The “Act on Hospice and Palliative Care and Decisions on Life-Sustaining Treatment for Patients at the End of Life” has come into effect in Korea since 2018, primarily aiming at the maintenance of the patients’ dignity and value as human beings by assuring the best interests of the patients towards the end of life and by respecting their self-determination. According to the law, the patients or their family, as appropriate surrogate decision-makers, can express their preferences on life-sustaining treatment (LST) or request their doctor(s)-in-charge to prepare a LST plan by using the official documents. On the other hand, the law requires doctor(s)-in-charge to provide the relevant information of the preparing the LST plan and to obtain the confirmation from the patients on whether they understand the LST plan [1].
Kim et al. [2] reported in the journal that only 13% of decedents with cancer used the legal forms to express their preference and made their own decision regarding their LST, while a LST plan was prepared by family members in 12%, and it was not built officially in the other 75%. I don’t think that the non-compliance to the law is equal to the system failure. However, it means the law has much room for improvement and successful settlements. Regarding this, the characteristics of the decedents who complied to the law were noteworthy in that those who expressed their preferences were younger, more frequently lived in a city, had more comorbidities, or suffered longer from cancer. Those who made self-determination utilized hospice facilities more frequently and did intensive care units (ICU) less frequently. However, there still remains a possibility, regardless of whether the act is in effect or not, that those with the above listed are more likely to express their preference. Actually, I am not sure which one contributed more in relation to the non-compliance to the law: the lack of patients’ understanding on their disease status or the lack of understanding on the law. Regarding this, Lee et al. [3] showed that cancer the patients were much more likely to make the LST decision than the non-cancer patients, suggesting that understanding of their disease might be important in self-determination. Therefore, the evidence that the patient’s interest and self-determination is ensured and enforced by the act itself is needed. On the other hand, some concerns are also raised. Unexpectedly, those who belonged to the highest income quintile was less likely to express their preferences, suggesting that the act might not ensure the patient’s best interest. Compared to those who made self-determination, those with family-determination utilized hospice care units more frequently and ICUs less frequently, suggesting as well that there might exist conflict of the best interest between the patient and family. Further researches should be done to evaluate whether the act ensures the patients’ best interest and assists the patients’ decision for their end-of-life plan.

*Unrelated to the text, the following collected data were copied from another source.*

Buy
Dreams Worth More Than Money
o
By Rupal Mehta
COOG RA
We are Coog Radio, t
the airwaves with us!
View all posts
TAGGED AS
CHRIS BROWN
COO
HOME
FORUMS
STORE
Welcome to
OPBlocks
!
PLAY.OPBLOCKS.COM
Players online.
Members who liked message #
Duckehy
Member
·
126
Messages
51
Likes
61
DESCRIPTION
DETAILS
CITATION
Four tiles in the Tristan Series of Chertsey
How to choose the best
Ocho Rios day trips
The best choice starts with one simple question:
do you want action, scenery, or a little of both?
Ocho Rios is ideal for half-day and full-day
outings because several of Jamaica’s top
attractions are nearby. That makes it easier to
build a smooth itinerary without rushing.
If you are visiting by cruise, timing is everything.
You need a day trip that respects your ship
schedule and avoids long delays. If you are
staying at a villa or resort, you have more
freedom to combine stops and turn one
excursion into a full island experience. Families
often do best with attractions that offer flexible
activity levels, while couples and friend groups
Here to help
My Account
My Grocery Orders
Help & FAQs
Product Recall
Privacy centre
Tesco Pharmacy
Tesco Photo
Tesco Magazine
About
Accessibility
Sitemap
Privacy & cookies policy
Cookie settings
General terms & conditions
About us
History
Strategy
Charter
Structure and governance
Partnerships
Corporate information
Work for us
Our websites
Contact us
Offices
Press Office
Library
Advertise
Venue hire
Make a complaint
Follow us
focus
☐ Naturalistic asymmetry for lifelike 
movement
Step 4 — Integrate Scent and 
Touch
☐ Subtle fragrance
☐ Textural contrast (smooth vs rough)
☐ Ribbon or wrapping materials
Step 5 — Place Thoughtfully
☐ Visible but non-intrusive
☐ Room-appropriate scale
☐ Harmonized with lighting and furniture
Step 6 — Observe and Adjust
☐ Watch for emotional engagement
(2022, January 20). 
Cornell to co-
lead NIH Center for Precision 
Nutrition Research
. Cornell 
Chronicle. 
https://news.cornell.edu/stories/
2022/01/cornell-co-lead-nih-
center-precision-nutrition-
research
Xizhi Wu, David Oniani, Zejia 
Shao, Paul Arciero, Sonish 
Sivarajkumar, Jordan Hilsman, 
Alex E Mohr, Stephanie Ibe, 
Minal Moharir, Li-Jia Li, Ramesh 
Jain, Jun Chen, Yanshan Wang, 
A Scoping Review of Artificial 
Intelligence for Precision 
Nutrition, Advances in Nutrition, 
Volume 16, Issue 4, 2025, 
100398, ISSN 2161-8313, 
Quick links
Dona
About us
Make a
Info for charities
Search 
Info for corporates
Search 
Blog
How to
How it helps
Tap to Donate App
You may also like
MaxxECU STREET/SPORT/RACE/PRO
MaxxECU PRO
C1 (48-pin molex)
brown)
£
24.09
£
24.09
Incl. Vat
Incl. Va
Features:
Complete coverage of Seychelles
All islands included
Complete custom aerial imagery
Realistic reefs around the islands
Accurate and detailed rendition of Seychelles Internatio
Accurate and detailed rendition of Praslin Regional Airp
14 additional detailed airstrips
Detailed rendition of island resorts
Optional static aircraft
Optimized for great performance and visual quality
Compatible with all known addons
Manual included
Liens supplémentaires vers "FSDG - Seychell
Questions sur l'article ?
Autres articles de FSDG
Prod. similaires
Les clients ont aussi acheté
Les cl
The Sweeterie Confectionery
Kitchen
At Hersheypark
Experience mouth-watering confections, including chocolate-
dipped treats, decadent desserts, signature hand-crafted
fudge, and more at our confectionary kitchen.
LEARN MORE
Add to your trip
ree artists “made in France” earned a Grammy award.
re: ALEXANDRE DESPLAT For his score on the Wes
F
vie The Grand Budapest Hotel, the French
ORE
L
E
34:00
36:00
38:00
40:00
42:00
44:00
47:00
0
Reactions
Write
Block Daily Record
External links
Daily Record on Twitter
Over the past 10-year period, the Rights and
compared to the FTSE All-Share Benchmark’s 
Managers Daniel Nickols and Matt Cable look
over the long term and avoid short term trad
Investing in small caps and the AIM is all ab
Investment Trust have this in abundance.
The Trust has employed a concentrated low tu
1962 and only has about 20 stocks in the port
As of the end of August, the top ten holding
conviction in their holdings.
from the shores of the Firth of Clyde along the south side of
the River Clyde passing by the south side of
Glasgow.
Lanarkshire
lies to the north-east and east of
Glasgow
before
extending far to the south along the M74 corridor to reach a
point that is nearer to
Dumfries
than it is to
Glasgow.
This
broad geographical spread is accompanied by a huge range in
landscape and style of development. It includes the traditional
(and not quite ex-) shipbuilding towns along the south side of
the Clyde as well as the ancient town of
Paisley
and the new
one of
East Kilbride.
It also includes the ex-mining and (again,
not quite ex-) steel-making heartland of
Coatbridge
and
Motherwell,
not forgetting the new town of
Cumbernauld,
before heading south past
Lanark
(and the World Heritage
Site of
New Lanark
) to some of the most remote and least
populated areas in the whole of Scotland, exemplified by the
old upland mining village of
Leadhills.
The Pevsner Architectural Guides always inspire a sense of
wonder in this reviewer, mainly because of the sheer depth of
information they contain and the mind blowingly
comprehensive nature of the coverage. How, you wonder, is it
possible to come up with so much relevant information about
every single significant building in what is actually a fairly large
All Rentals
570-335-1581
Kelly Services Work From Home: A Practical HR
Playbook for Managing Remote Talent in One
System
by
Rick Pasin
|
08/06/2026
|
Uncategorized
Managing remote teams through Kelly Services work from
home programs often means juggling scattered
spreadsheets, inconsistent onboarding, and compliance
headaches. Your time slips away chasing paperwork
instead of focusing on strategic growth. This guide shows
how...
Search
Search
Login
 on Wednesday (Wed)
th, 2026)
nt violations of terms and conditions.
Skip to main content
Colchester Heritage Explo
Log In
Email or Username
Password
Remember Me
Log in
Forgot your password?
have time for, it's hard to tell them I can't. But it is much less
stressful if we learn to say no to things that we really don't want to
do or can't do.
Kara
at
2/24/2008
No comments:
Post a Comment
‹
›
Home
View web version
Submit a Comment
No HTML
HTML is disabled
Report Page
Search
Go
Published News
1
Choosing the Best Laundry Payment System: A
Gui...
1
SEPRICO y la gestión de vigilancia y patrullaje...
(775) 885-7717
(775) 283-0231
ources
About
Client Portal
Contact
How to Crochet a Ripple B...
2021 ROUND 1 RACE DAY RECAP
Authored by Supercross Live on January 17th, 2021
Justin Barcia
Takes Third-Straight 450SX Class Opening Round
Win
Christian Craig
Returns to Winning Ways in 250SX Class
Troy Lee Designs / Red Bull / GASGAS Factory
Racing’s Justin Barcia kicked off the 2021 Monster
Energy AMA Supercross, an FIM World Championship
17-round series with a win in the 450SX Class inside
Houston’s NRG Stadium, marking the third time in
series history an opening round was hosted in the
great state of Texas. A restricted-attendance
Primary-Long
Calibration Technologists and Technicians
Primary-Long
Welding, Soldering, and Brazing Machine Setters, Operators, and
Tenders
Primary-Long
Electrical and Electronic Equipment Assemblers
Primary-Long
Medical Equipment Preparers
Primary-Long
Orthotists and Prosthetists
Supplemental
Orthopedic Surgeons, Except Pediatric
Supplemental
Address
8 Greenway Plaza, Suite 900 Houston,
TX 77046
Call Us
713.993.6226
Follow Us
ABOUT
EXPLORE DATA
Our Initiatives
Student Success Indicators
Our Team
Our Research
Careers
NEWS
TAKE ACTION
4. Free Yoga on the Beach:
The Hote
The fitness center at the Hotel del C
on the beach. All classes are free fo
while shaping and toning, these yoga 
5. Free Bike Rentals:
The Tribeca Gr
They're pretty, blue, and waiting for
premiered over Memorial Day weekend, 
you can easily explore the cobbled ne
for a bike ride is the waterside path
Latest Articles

Of note, Won et al. [4] reported that there was no difference in terms of the use of LST and ICU before and after the enforcement of the law, although there was difference in terms of the use of hospice care unit. Was it just time lag between the law coming into ‘effect’ and ‘effectiveness’? What if the law did not work well in the real world? We have to rethink about not only the purposes of the law but also the expected outcomes. The reduction of use of LST and/or ICU was not the only or main purpose of the law. However, it should be regarded as one of the most important outcomes when evaluating both positive and negative effects of the act. In a sense, we need to define more specifically or specify not only what but also when and where LST and ICU care is or becomes ‘unnecessary’ to help all stakeholders to better understand and execute the law. In this regard, Baek et al. [5] showed an interesting and informative finding that the patients completed the 6 forms mandated by the act when they were close to death. The mean time between completing a form of ‘life-sustaining treatment plan’ and filling out a form of “implementation of life-sustaining treatment” was only 8.6 days. It might not be enough for the patients, family members, and treating doctors to reach the consensus of ‘unnecessariness.’
The law can be a powerful tool to make a change in the society, but it also places the limits on what we can do. We should be prepared to wrestle against the difficulties with respects to the social and ethical concerns as well as the legal ones, not only before making a law, but also even after the enactment of the law, keeping in mind that the road to the hell is paved with the good intentions and the devil is in the details. On the contrary, the god is also in the details.